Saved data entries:
/---

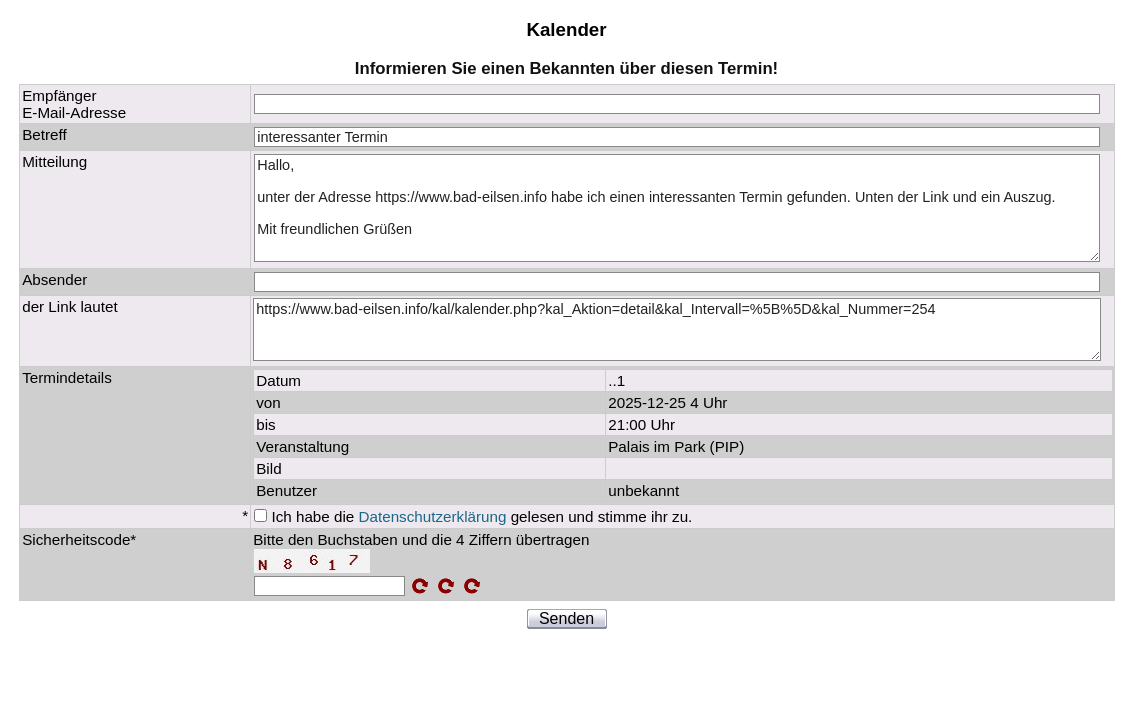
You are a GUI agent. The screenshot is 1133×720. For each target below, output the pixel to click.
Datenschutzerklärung (433, 516)
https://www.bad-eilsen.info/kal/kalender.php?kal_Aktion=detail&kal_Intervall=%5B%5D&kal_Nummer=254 (676, 330)
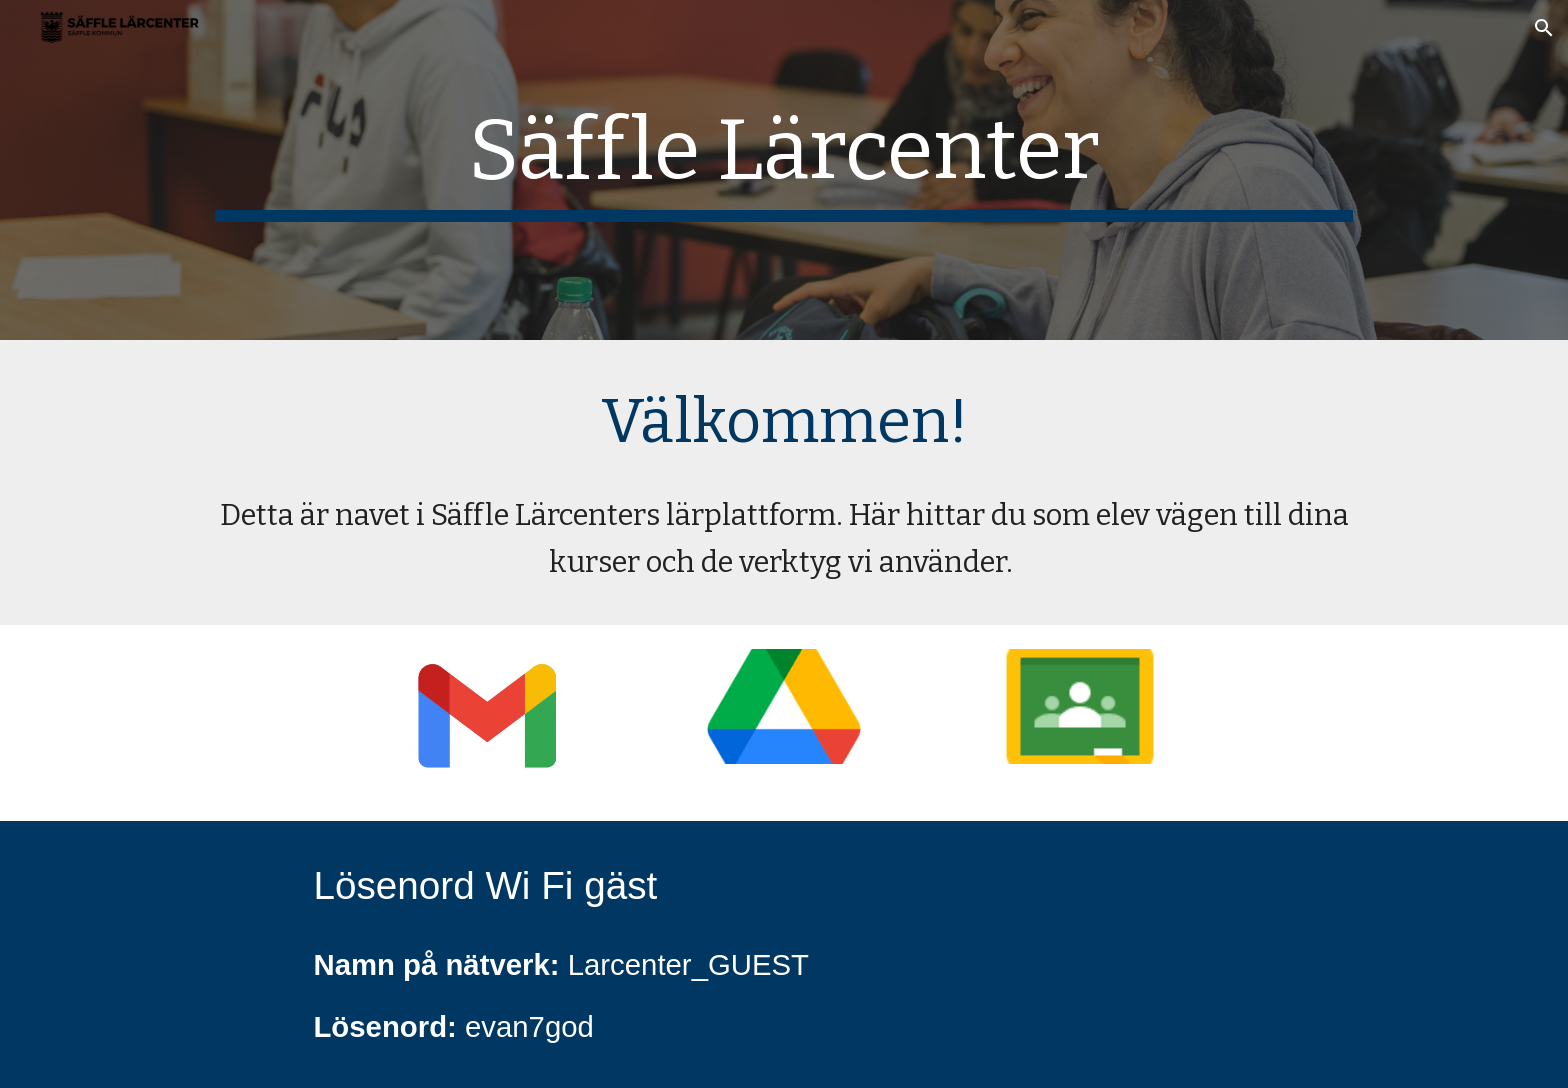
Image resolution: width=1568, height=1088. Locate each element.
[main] (784, 170)
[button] (1544, 28)
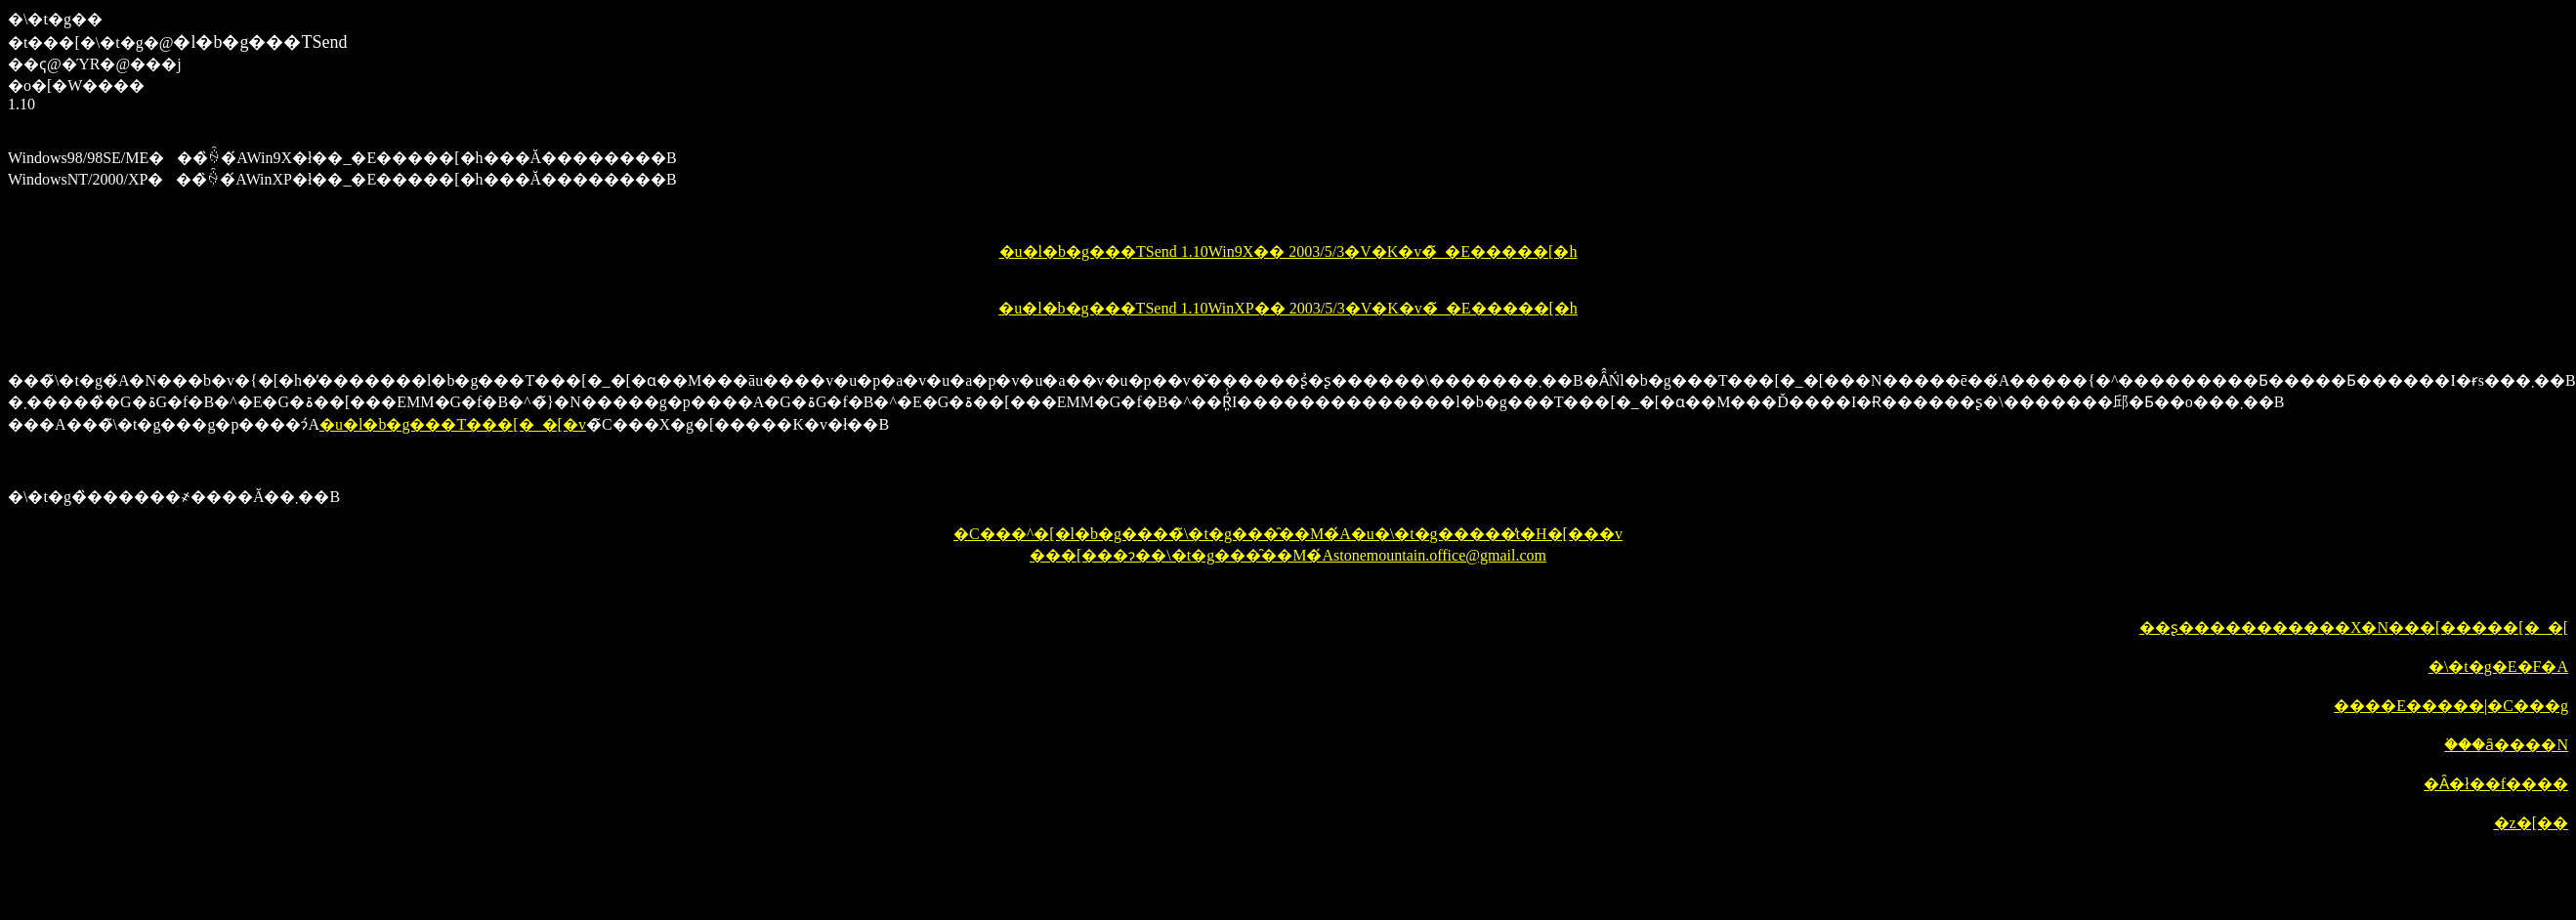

\---

### How to complete this task
When a line in the records above holds "each", that line is to be reported.

### Answer section
You are a GUI agent. The screenshot is 1133×720. For each target below, output the pixel to click.
Image resolution: width=1568, height=1088. Locate each element.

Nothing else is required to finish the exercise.